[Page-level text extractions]
↓↓↓

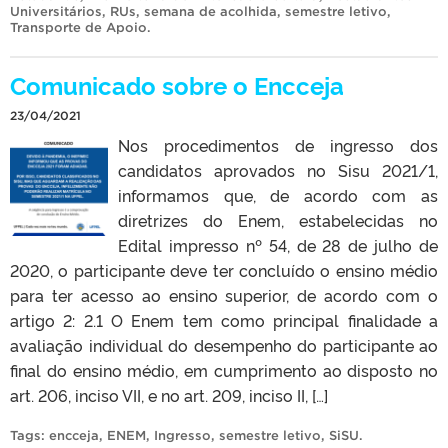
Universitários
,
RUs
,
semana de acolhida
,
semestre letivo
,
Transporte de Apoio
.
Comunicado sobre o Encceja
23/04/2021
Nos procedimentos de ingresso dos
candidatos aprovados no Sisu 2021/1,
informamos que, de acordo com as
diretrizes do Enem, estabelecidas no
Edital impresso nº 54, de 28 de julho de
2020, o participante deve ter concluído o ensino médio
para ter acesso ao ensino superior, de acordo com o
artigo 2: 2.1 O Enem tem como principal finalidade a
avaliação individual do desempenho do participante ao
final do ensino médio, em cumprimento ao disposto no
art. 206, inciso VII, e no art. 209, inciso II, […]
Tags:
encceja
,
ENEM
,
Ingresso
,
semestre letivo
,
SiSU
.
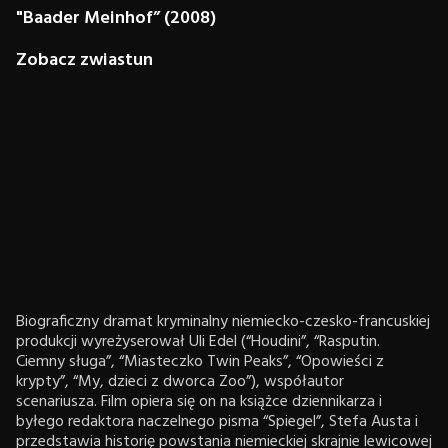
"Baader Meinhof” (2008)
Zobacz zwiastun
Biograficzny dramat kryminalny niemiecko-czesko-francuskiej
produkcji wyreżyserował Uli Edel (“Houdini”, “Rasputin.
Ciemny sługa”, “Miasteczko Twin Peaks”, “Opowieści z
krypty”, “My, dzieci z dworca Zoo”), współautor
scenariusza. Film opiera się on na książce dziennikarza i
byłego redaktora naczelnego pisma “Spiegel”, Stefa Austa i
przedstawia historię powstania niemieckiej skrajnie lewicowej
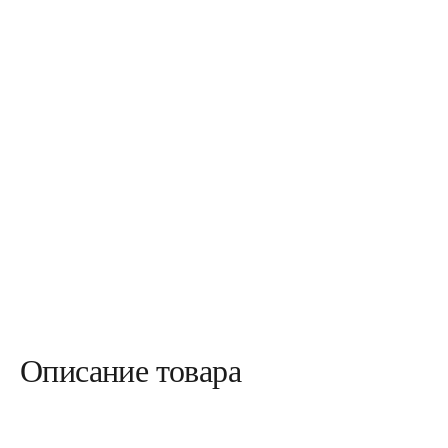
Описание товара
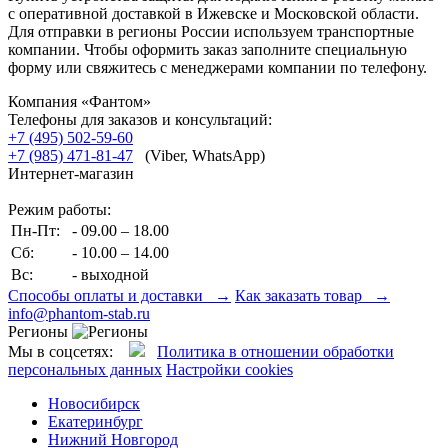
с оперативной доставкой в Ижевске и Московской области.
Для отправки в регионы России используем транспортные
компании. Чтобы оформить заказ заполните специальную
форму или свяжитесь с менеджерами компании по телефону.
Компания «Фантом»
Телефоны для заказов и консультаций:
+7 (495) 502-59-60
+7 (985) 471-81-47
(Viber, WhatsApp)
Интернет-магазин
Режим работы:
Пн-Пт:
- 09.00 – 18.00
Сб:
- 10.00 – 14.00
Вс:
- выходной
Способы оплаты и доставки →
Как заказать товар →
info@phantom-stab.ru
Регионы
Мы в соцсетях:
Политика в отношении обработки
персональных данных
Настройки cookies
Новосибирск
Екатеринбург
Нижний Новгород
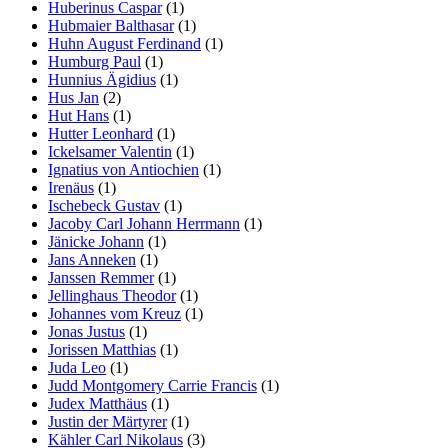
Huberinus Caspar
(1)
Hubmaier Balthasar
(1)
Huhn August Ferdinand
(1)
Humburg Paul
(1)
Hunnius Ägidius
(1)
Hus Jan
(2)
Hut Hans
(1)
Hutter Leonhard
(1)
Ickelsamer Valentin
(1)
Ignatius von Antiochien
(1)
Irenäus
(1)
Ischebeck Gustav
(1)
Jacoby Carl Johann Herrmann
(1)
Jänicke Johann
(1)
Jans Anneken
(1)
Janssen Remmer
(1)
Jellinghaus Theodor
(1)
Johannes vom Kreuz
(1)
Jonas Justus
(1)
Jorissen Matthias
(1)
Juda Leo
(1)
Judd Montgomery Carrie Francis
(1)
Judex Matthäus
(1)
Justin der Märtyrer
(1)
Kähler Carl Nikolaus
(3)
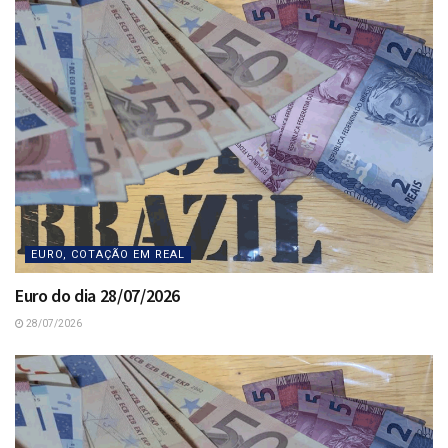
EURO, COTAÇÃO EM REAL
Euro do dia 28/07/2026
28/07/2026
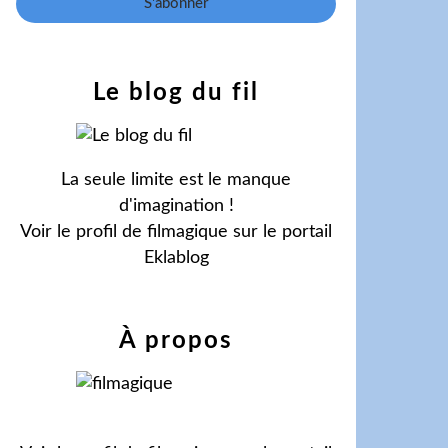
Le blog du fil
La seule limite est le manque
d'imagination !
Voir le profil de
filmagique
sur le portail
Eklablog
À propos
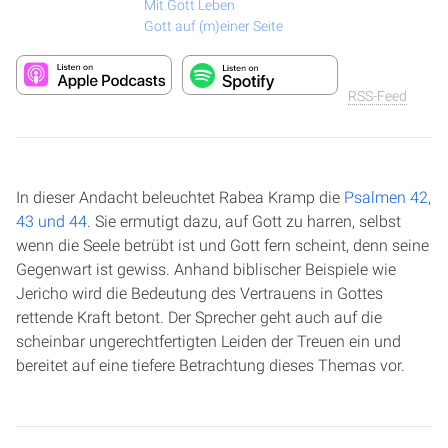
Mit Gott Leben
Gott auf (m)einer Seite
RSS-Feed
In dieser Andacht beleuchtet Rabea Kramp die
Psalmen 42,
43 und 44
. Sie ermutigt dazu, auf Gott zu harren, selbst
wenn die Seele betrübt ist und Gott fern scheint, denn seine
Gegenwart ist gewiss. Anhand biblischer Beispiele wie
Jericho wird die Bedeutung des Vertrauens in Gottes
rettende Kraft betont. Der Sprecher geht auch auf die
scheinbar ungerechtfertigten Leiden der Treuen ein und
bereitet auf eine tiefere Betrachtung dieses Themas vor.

↑↑↑

Images are to be excluded, and each record above written out word for word.

Universitários
,
RUs
,
semana de acolhida
,
semestre letivo
,
Transporte de Apoio
.
Comunicado sobre o Encceja
23/04/2021
Nos procedimentos de ingresso dos
candidatos aprovados no Sisu 2021/1,
informamos que, de acordo com as
diretrizes do Enem, estabelecidas no
Edital impresso nº 54, de 28 de julho de
2020, o participante deve ter concluído o ensino médio
para ter acesso ao ensino superior, de acordo com o
artigo 2: 2.1 O Enem tem como principal finalidade a
avaliação individual do desempenho do participante ao
final do ensino médio, em cumprimento ao disposto no
art. 206, inciso VII, e no art. 209, inciso II, […]
Tags:
encceja
,
ENEM
,
Ingresso
,
semestre letivo
,
SiSU
.
"Baader Meinhof” (2008)
Zobacz zwiastun
Biograficzny dramat kryminalny niemiecko-czesko-francuskiej
produkcji wyreżyserował Uli Edel (“Houdini”, “Rasputin.
Ciemny sługa”, “Miasteczko Twin Peaks”, “Opowieści z
krypty”, “My, dzieci z dworca Zoo”), współautor
scenariusza. Film opiera się on na książce dziennikarza i
byłego redaktora naczelnego pisma “Spiegel”, Stefa Austa i
przedstawia historię powstania niemieckiej skrajnie lewicowej
Описание товара
с оперативной доставкой в Ижевске и Московской области.
Для отправки в регионы России используем транспортные
компании. Чтобы оформить заказ заполните специальную
форму или свяжитесь с менеджерами компании по телефону.
Компания «Фантом»
Телефоны для заказов и консультаций:
+7 (495) 502-59-60
+7 (985) 471-81-47
(Viber, WhatsApp)
Интернет-магазин
Режим работы:
Пн-Пт:
- 09.00 – 18.00
Сб:
- 10.00 – 14.00
Вс:
- выходной
Способы оплаты и доставки →
Как заказать товар →
info@phantom-stab.ru
Регионы
Мы в соцсетях:
Политика в отношении обработки
персональных данных
Настройки cookies
Новосибирск
Екатеринбург
Нижний Новгород
Huberinus Caspar
(1)
Hubmaier Balthasar
(1)
Huhn August Ferdinand
(1)
Humburg Paul
(1)
Hunnius Ägidius
(1)
Hus Jan
(2)
Hut Hans
(1)
Hutter Leonhard
(1)
Ickelsamer Valentin
(1)
Ignatius von Antiochien
(1)
Irenäus
(1)
Ischebeck Gustav
(1)
Jacoby Carl Johann Herrmann
(1)
Jänicke Johann
(1)
Jans Anneken
(1)
Janssen Remmer
(1)
Jellinghaus Theodor
(1)
Johannes vom Kreuz
(1)
Jonas Justus
(1)
Jorissen Matthias
(1)
Juda Leo
(1)
Judd Montgomery Carrie Francis
(1)
Judex Matthäus
(1)
Justin der Märtyrer
(1)
Kähler Carl Nikolaus
(3)
EURO, COTAÇÃO EM REAL
Euro do dia 28/07/2026
28/07/2026
Le blog du fil
La seule limite est le manque
d'imagination !
Voir le profil de
filmagique
sur le portail
Eklablog
À propos
Mit Gott Leben
Gott auf (m)einer Seite
RSS-Feed
In dieser Andacht beleuchtet Rabea Kramp die
Psalmen 42,
43 und 44
. Sie ermutigt dazu, auf Gott zu harren, selbst
wenn die Seele betrübt ist und Gott fern scheint, denn seine
Gegenwart ist gewiss. Anhand biblischer Beispiele wie
Jericho wird die Bedeutung des Vertrauens in Gottes
rettende Kraft betont. Der Sprecher geht auch auf die
scheinbar ungerechtfertigten Leiden der Treuen ein und
bereitet auf eine tiefere Betrachtung dieses Themas vor.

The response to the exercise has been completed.